Home educated children are at a “severe disadvantage”? That is a ridiculous statement to make. Badman’s argument is fundamentally flawed. How can anyone say “statistics show” that there is a higher percentage of home educated children not being in employment, education or training than children that go to or have been to school? They have already said that they have no idea how many children really are being home educated.  You cannot do maths if you do not know what numbers to start with!  It’s all just guesswork isn't it?

 

I believe Graham Badman was chosen to carry out this 'study' because in previous years he had stated that he was against home education. I believe that the Government knew what they wanted in the report/review/study and therefore chose Badman to get the outcome they desired.

 

Graham Badman states that "although home educators should not be treated with suspicion, we should know that the risk factor is proportionately double".  Is that not a contradiction in terms?  Basically, Graham Badman is stating that my children are safer with people that I do not know (otherwise known as teachers) than they are with me, their own mother! I find that extremely offensive. 

 

I think every parent in the UK really ought to consider the point that Mr Badman is making, because he seems to be stating that any parent who is home educating or now chooses to de-register their child from school is putting themselves at risk of being labelled as an abuser!

 

It is the legal right of a parent to choose whether their child/children are educated at school or 'otherwise'.  I chose 'otherwise'.  My son (now aged 11 yrs) went to school until he was seven or eight years old. I chose to home educate because I was not happy with the two different schools he had been to. My daughter of six has never been to school.  My son is anti-workbooks and my daughter loves learning because both are now taught in a way that is more fun than sitting in a room full of other children having to learn at the pace that is set out by the teacher. Now they both learn at their own pace and have fun whilst doing so.

 

I asked my son his opinion on whether he was at a 'severe disadvantage' being home educated.  His reply was, “No”. Why? “Because you don’t get bullied. Work is easier because if you don’t understand something you can find out the answer straight away rather than wait for the teacher who is busy with all the other kids. You can go to the toilet when you want. It’s fun. At school you are always having to be quiet.
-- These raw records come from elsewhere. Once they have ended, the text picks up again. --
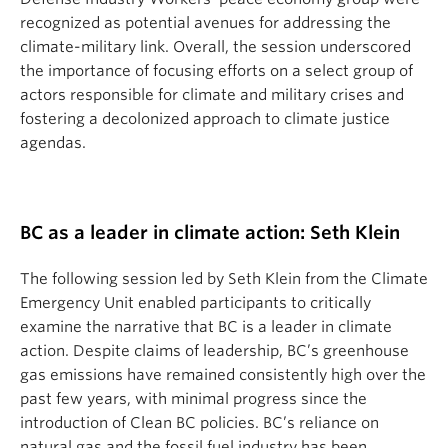
recognized as potential avenues for addressing the
climate-military link. Overall, the session underscored
the importance of focusing efforts on a select group of
actors responsible for climate and military crises and
fostering a decolonized approach to climate justice
agendas.
BC as a leader in climate action: Seth Klein
The following session led by Seth Klein from the Climate
Emergency Unit enabled participants to critically
examine the narrative that BC is a leader in climate
action. Despite claims of leadership, BC’s greenhouse
gas emissions have remained consistently high over the
past few years, with minimal progress since the
introduction of Clean BC policies. BC’s reliance on
natural gas and the fossil fuel industry has been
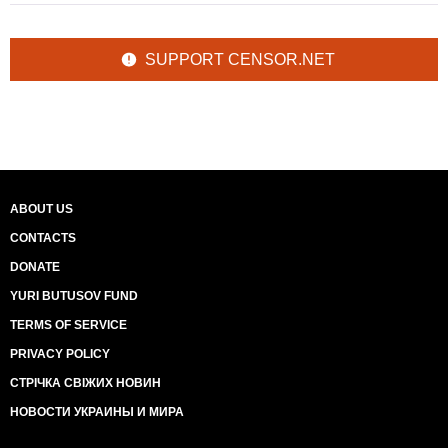
SUPPORT CENSOR.NET
ABOUT US
CONTACTS
DONATE
YURI BUTUSOV FUND
TERMS OF SERVICE
PRIVACY POLICY
СТРІЧКА СВІЖИХ НОВИН
НОВОСТИ УКРАИНЫ И МИРА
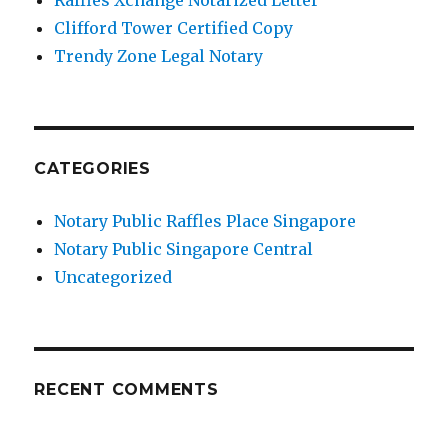
Clifford Tower Certified Copy
Trendy Zone Legal Notary
CATEGORIES
Notary Public Raffles Place Singapore
Notary Public Singapore Central
Uncategorized
RECENT COMMENTS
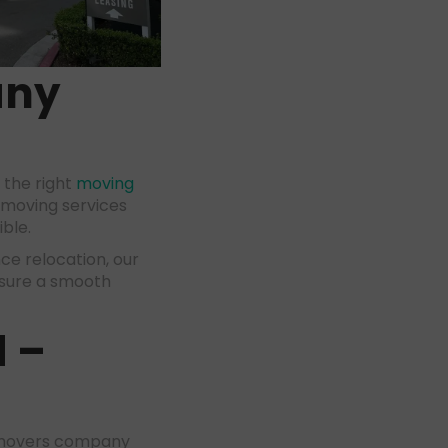
any
 the right
moving
 moving services
ible.
ce relocation, our
nsure a smooth
d
–
d movers company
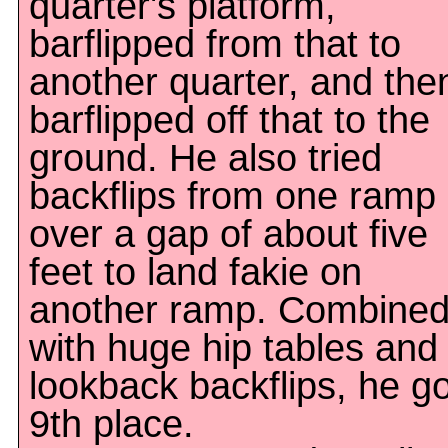
quarter's platform,
barflipped from that to
another quarter, and the
barflipped off that to the
ground. He also tried
backflips from one ramp
over a gap of about five
feet to land fakie on
another ramp. Combine
with huge hip tables and
lookback backflips, he go
9th place.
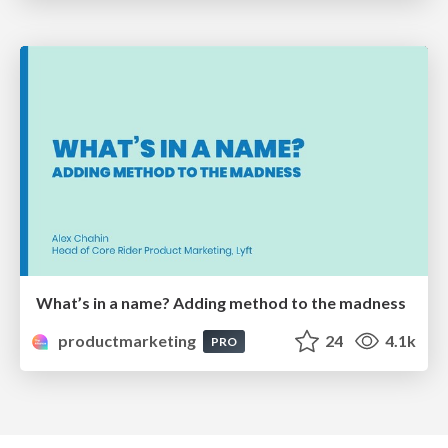
What’s in a name? Adding method to the madness
productmarketing
24
4.1k
PRO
There is more teamwork with home education.”

 

They are learning also by watching me build up my own business online (www.TeesOnLine.co.uk).    Both my children love the fact that I have my own small business and they like to be involved when they can. They are learning from this experience much more than they ever would from sitting in a classroom for hours on end. I am 48 years old. I went to school. I left school having taken CSE's.  The highest grade of which was a Grade 1/2 in Typing. When I left school I worked my way up from being a copy typist to finish my career as a marketing co-ordinator at Rolls-Royce... my experience shows that the world is our classroom!

 

Today my children did maths work, then went to our regular home education group (they are not hidden away).  My son goes to a regular youth club session.  I suspect that a home educated child is out and about more than a child that goes to school.  We have museum, science, wildlife sessions, Techniquest, the potential of going to a home ed group just about every day of the week if we wanted to. I think if people fully understood home education as they do more so in the USA, it would be more acceptable in the UK.

 

The Government wants a clearer view of what is deemed to be a 'suitable education' and Ed Balls has announced that they will tell us what that is in 2010. I do wonder why they feel they have the right to continuously tell us what to do when perhaps they should spend more time doing their own maths homework on their expense accounts.